A Mathematica program documented in a src2latex-compliant manner is depicted in Table 5.
% {\bf sqrt\_mat.red}
% {\null For a given $2\times2$ matrix $\,A\ge0\,$, we shall prove that
% $$
% \sqrt{A}={1\over\sqrt{2\sqrt{ac-b^2}+a+c}}
% \pmatrix{
% \sqrt{ac-b^2}+a & b \cr
% b & \sqrt{ac-b^2}+c \cr}
% $$}
%
on div;
% {\null For a given matrix
% $
% A=\pmatrix{ a & b \cr b & c \cr}
% $
% ,\ we shall find a matrix
% $
% X=\pmatrix{ x & y \cr y & z \cr}
% $
% satisfying $A=X^2$.}
%
mat_a:=mat((a,b),(b,c));
mat_x:=mat((x,y),(y,z));
% {\null The equation
% $\,A=X^2\,$ is translated into algebraic equations
% $$
% x^2+y^2=a,\ y(x+z)=b,\ y^2+z^2=c \leqno(1)
% $$}
%
mat_xx:=mat_x*mat_x;
% {\null (1) is equivalent to
% $$
% x=\sqrt{a-y^2},
% \ y\bigl(\sqrt{a-y^2}+\sqrt{c-y^2}\,\bigr)=b,
% \ z=\sqrt{c-y^2} \leqno(2)
% $$
% We put
% $$
% f(y)=\sqrt{a-y^2},
% \ g(y)=y\bigl(\sqrt{a-y^2}+\sqrt{c-y^2}\,\bigr)-b,
% \ h(y)=\sqrt{c-y^2} \leqno(3)
% $$}
%
func_f:=rhs(first(solve(mat_xx(1,1)=a,x)));
func_h:=rhs(first(solve(mat_xx(2,2)=c,z)));
func_g:=sub({x=func_f,z=func_h},mat_xx(1,2))-b;
% {\null We define a function $\,g_1(w)\,$ by
% $$
% g_1(w)=g(y)\;{\sqrt{a-y^2}-\sqrt{c-y^2}\over y}\;\Bigg|_{y=1/w}
% =-b\sqrt{aw^2-1}+b\sqrt{cw^2-1}+a-c \leqno(4)
% $$}
%
func_g1:=sub(y=1/w,func_g*(sqrt(a-y^2)-sqrt(c-y^2))/y);
Table 5: An example of a Mathematica
program documented in a src2latex compliant manner.

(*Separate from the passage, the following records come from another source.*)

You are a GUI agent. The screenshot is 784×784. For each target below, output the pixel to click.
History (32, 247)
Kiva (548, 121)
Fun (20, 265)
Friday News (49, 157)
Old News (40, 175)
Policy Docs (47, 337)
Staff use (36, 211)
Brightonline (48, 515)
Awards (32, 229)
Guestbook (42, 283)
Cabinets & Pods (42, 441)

The
full flexibility of LaTeXis available, although in a very
unstructured way.
src2tex and src2latex were built in particular for the needs of the Japanese to including Kanji characters into software documentation. Since the DAO cannot take advantage of that feature, what remains is a very simple system to put TeX and LaTeX\ documentation into code. This is not sufficient for the DAO's needs -- since there are certain prescribed conventions in the softare standard for documenting code.